In Chiloe, it's not female witches but male warlocks who rule. Retired professor and researcher of popular tradition Constantino Contreras Oyarzun says that's not surprising.

"It has to do with the strong machismo of Chilote society even today. That could account for the conversion of witches from European culture into warlocks here," Contreras says.

Locals say that if you throw wheat chaff on the fire, a warlock will betray himself by coughing. If he's flying and you say his name, he'll fall. And some Chilotes also believe warlocks can change form into a dog or a bird.

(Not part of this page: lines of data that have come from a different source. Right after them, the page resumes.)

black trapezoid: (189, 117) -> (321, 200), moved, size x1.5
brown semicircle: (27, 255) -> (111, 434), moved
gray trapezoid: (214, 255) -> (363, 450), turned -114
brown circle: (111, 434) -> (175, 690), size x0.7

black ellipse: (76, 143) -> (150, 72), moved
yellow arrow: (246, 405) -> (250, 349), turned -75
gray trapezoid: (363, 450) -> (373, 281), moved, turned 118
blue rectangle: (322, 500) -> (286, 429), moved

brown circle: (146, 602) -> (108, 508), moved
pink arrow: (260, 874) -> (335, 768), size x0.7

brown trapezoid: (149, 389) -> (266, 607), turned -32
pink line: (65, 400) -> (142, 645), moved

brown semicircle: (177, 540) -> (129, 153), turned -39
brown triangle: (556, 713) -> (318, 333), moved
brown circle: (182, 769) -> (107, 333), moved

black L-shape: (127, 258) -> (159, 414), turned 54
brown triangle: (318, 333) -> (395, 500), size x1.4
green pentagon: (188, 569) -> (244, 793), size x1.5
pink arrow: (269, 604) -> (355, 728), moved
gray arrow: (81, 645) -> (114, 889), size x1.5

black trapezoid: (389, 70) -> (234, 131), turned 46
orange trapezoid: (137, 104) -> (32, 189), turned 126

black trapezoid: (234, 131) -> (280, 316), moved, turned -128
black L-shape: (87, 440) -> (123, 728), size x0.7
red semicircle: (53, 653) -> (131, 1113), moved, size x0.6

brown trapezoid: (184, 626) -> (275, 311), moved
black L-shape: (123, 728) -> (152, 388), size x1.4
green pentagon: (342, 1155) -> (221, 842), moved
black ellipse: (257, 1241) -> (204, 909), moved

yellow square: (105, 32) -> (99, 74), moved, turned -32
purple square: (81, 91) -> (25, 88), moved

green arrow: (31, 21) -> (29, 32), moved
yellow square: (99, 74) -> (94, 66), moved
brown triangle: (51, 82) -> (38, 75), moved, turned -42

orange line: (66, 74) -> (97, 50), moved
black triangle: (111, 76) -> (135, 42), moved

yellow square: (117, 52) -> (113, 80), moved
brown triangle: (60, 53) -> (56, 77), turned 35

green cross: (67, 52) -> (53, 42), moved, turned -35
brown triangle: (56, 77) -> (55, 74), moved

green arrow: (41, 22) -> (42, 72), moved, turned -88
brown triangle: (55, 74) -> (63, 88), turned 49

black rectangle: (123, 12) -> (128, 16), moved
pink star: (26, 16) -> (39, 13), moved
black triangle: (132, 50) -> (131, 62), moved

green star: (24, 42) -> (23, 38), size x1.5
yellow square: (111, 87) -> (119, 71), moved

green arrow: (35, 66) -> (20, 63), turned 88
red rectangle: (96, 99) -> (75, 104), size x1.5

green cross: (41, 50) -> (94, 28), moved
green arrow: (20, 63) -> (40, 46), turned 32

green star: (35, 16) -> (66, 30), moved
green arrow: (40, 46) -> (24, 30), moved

In the soft glow of twilight, Negron's bulbous nose and sad eyes lend him a gnomish look as he recalls the night a hunchbacked heron flew across the bow of his boat, shrieking. His panicked father ran home to warn the family it was an omen that someone would die. Negron returned to the scene, his father on the prow with a shotgun.

"That night, this bird was not a bird – it was a warlock converted into a bird bringing death. I'll never forget the terror going out that night with my father to get it. The only way to stop the curse," he says, "was to kill that warlock."

Negron acknowledges that plenty of ordinary birds have probably been killed by people who thought the creatures were something they weren't.

Contreras says that for many Chilotes, the supernatural world sits comfortably alongside their centuries-old Catholic faith. The Jesuits who evangelized here, he says, did not wipe out native beliefs so much as incorporate them into a religious context. Chiloe's isolation also has helped islanders cultivate a strong sense of identity allowing the myths and legends to endure, Contreras says

"They are part of the essence of being Chilote along with the music and the food and the climate," he says. "They are part of the identity of the islanders."

At 64, Negron says he's become a conservative skeptic — a long way from his terrified youth felling warlocks. But he's not so skeptical that he can't instruct his wife on how to drive out the pesky house elf that she insists keeps hiding her things.